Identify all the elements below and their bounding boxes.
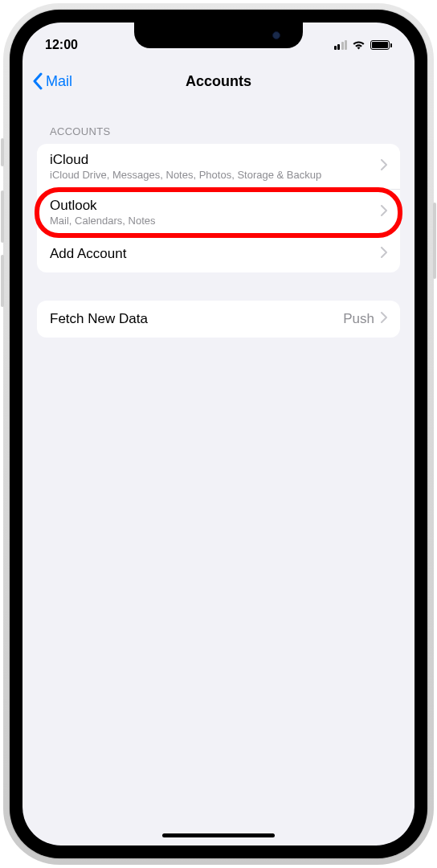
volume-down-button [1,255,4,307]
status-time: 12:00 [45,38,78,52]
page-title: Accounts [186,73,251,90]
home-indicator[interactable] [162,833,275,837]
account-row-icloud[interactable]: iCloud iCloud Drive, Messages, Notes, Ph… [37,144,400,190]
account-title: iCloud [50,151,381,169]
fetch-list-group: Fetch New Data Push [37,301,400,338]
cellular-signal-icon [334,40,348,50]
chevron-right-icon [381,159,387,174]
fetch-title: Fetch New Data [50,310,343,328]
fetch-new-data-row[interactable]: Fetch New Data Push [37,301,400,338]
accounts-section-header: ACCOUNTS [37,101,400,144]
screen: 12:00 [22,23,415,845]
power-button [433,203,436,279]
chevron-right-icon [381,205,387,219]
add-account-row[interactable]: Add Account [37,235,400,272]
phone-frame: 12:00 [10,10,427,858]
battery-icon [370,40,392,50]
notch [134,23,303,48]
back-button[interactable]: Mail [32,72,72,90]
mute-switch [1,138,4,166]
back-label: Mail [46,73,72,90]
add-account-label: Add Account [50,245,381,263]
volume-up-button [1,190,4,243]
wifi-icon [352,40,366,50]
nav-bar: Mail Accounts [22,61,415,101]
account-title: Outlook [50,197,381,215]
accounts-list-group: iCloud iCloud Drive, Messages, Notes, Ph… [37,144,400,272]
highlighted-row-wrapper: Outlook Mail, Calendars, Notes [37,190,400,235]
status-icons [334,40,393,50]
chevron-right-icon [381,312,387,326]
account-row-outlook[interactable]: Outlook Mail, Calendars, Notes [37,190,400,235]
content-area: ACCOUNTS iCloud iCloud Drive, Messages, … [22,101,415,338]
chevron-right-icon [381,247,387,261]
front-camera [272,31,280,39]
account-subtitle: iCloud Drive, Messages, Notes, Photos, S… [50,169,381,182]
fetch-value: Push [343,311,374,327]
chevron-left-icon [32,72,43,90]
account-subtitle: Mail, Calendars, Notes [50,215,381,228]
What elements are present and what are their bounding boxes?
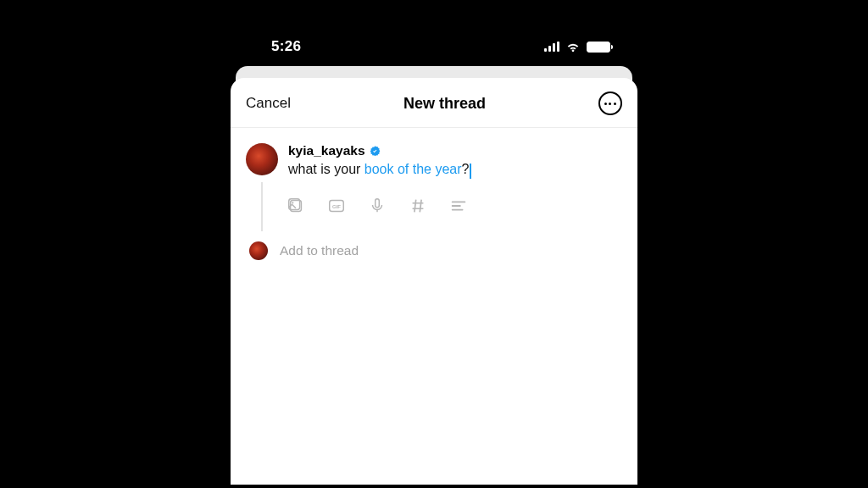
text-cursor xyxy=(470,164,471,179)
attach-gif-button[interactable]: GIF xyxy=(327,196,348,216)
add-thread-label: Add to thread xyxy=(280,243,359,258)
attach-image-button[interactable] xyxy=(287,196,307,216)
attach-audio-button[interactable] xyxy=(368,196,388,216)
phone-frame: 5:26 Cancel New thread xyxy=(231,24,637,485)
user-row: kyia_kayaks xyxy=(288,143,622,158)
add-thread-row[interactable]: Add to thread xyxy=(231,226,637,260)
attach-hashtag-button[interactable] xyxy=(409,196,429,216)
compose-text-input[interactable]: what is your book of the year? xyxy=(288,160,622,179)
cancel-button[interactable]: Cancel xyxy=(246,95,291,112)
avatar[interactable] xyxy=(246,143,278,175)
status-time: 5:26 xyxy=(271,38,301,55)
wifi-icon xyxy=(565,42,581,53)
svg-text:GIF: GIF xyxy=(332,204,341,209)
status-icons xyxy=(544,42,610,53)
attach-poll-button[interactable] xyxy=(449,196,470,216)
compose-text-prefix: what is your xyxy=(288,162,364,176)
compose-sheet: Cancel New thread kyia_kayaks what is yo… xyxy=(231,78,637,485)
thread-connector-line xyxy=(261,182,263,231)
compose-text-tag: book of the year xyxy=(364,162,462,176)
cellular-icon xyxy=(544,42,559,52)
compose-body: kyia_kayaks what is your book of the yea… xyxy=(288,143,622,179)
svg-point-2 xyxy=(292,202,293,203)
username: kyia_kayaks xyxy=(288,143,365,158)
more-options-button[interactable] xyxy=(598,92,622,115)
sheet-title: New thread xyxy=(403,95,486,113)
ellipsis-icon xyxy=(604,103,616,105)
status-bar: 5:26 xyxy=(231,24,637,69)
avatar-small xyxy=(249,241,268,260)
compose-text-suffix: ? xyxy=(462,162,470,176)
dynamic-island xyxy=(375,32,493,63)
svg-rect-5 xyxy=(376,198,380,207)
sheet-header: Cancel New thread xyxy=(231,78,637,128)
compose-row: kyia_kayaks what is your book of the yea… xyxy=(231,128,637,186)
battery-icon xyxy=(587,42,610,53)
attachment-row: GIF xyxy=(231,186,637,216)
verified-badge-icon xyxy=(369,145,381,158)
---
→ Exercise goal:
Match on "time" and report each line of the data above that has it.

→ Completed task:
status-time: 12:00 [45,38,78,52]
status-time: 5:26 xyxy=(271,38,301,55)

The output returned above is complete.